“DRIVE: The Surprising Truth About What Motivates Us”
By Daniel H. Pink, Riverhead Trade (2011)
A Post-It Note is likely within your arm’s reach. That ubiquitous stickie was invented by 3M scientist Art Fry during free time the company gave him to work on whatever he wished.
Hope of extra pay (carrot) or fear of being fired (stick) may motivate workers with routine jobs like the checker at your supermarket. But carrot and stick doesn’t drive creative workers like Art Fry. Their motivation is internal.
How a creative person
feels
while working on a project is the strongest and most pervasive driver. Psychologist Mihaly Csikszentmihalyi (pronounced “cheeks sent me high”) calls that feeling “flow”. In “flow” people live so deeply in the moment and feel so utterly in control that their sense of time, place and self seem to melt away. “Flow” is more likely experienced while working rather than at leisure. Work becomes fulfilling fun! Says Pink,
“Children careen from one flow moment to another, animated by a sense of joy, equipped with a mindset of possibility, and working with the dedication of a West Point cadet.”
Consider all the “open source” software that’s free on the Internet, or the free apps for your smart phone. Someone is giving you their creative work free of charge because of intrinsic motivation -- just for the fun of it. An example: Microsoft tried to sell Encarta, a disc and online encyclopedia, but pulled it from the market after sixteen years. Meanwhile, open source Wikipedia – which is free – has become the largest and most popular encyclopedia in the world.
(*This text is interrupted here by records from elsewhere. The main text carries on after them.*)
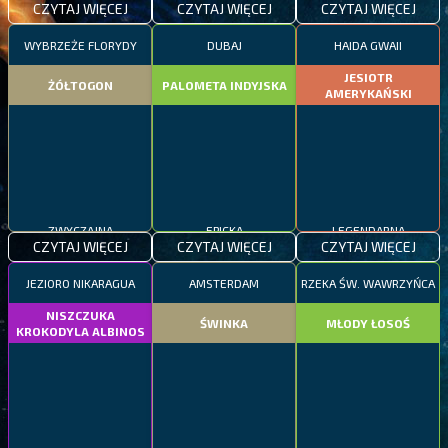
CZYTAJ WIĘCEJ
CZYTAJ WIĘCEJ
CZYTAJ WIĘCEJ
WYBRZEŻE FLORYDY
DUBAJ
HAIDA GWAII
JESIOTR
ŻÓŁTOGON
PALOMETA INDYJSKA
AMERYKAŃSKI
ZWYCZAJNA
EPICKA
LEGENDARNA
CZYTAJ WIĘCEJ
CZYTAJ WIĘCEJ
CZYTAJ WIĘCEJ
JEZIORO NIKARAGUA
AMSTERDAM
RZEKA ŚW. WAWRZYŃCA
NISZCZUKA
ŚWINKA
MŁODY ŁOSOŚ
KROKODYLA ALBINOS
The American Red Cross discovered that paying for blood didn’t work. Hence their slogan: “Donating blood generates a feeling that money can’t buy.”
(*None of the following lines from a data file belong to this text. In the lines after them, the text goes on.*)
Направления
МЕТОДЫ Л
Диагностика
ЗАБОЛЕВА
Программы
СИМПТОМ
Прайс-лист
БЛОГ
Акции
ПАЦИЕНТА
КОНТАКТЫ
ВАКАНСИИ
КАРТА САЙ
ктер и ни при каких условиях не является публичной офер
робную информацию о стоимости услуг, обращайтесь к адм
Extrinsic rewards for achieving goals imposed by others, e.g. sales targets or quarterly results, encourages “gaming the system” – sometimes yield unethical behavior, undue risk-taking, decreased cooperation or reduced internal incentives. Paying people to stop smoking, to exercise or to take their meds can produce terrific results short-term, but the healthy behavior disappears once the rewards are discontinued.
Supported by outdated theories of “scientific management” most corporate leaders continue to assume that most employees dislike work and would avoid it if they could. Thus most people must be coerced, controlled, directed and threatened to produce adequate effort to get the job done.
More recent research differentiates between Type X behavior fueled by what you get for working, as opposed to Type I behavior, fueled by what you experience while you’re doing the work. Type I workers don’t disdain money or recognition. But once pay and working conditions are adequate, the focus is off of money, allowing Type I workers to concentrate on the work itself. (A Nobel Prize is nice and the $1.2 million welcome, but that’s not the goal.) Type I behavior seems to be the default setting in most of us. Creative work doesn’t depend on keeping our true nature submerged, but upon allowing it to surface.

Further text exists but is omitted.